**What you will do:** Determine the number of lines in the following entries that hold the word "sidebar". Give only that number.
------
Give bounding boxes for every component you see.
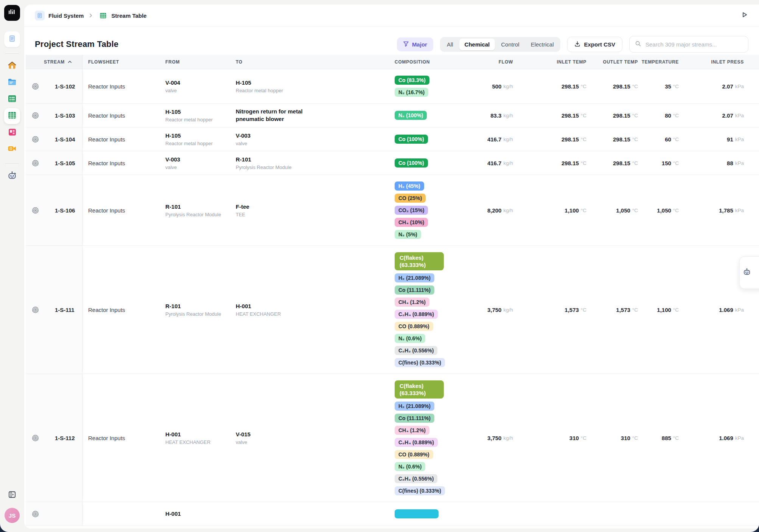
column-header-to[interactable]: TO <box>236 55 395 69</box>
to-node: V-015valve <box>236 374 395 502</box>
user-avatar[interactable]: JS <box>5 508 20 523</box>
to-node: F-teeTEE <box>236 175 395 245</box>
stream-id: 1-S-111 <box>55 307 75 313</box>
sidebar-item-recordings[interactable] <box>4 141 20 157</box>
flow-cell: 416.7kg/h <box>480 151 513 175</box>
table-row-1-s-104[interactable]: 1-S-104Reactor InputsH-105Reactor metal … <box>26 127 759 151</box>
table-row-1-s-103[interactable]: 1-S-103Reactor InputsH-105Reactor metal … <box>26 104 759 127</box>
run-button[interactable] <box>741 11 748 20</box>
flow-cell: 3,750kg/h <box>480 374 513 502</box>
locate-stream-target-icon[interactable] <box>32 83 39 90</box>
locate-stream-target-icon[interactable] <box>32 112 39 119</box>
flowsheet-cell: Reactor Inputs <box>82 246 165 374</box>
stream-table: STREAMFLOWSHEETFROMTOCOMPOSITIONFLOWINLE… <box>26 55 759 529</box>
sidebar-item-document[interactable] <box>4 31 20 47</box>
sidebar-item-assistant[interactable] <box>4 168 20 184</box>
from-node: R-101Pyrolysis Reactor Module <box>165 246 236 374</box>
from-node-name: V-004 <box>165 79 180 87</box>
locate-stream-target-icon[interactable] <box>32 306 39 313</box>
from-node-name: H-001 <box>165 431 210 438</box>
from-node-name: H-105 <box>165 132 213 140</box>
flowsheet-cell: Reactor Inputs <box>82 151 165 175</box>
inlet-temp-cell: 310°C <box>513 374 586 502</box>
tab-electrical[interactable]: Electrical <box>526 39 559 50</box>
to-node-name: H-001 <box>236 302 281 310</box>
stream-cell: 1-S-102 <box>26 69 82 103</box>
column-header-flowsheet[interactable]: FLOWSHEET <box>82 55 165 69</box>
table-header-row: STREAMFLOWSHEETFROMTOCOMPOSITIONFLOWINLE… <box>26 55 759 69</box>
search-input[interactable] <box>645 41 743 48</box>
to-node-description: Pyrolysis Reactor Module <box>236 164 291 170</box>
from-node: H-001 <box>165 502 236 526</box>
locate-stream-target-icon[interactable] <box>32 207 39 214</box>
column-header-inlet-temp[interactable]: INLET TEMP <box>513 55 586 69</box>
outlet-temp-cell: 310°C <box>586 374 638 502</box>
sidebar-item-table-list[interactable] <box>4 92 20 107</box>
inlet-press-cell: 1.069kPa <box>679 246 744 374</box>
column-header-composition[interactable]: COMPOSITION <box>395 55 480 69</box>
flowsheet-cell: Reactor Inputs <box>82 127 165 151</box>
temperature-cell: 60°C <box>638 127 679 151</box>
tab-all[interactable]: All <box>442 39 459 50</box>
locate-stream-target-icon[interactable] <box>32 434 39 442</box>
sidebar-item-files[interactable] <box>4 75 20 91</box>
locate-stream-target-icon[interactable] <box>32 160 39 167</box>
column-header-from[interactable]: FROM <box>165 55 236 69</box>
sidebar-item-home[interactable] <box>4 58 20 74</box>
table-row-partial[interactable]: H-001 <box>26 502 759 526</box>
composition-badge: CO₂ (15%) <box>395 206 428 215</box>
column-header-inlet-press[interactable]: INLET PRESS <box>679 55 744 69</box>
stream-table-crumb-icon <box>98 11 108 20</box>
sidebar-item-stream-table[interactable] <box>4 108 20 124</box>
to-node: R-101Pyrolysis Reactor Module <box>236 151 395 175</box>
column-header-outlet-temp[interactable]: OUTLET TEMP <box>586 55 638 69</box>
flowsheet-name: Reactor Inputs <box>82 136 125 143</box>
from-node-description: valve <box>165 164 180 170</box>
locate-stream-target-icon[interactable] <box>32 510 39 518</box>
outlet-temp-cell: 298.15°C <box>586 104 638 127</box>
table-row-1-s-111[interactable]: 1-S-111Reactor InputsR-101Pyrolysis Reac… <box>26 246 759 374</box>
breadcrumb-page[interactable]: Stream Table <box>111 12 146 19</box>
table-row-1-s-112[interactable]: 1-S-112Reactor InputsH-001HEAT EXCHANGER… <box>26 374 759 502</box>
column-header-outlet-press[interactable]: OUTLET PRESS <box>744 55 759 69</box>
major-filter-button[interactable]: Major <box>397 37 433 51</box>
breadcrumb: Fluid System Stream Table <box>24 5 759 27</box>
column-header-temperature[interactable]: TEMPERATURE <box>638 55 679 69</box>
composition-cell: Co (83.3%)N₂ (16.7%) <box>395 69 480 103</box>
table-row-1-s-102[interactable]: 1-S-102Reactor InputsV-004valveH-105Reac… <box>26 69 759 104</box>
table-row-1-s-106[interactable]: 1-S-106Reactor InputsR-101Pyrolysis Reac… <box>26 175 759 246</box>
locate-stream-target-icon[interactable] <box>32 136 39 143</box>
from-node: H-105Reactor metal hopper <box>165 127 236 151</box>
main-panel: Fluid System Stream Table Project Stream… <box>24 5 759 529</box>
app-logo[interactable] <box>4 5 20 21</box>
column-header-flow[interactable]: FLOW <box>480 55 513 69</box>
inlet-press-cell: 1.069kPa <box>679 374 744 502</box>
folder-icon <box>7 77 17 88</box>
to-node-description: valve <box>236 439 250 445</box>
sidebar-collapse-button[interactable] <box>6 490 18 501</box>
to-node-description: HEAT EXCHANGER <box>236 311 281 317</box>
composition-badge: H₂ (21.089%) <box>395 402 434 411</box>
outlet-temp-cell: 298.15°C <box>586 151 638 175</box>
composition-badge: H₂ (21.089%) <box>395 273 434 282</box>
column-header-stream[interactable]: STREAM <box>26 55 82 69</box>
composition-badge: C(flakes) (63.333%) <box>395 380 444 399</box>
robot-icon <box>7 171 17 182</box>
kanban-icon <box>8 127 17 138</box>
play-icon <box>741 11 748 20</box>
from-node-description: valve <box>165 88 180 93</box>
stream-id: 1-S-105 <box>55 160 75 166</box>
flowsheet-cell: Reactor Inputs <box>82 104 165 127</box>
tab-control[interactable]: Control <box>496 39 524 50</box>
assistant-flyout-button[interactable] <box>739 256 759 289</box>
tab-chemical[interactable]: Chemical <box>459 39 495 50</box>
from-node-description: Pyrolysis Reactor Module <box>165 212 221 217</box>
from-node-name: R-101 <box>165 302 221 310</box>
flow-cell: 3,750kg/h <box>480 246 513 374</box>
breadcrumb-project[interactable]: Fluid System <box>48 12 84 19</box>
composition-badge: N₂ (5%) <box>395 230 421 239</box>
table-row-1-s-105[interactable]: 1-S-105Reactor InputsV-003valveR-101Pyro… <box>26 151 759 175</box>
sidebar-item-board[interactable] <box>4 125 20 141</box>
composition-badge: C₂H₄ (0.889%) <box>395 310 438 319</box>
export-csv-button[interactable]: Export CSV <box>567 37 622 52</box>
------
**Your response:** 9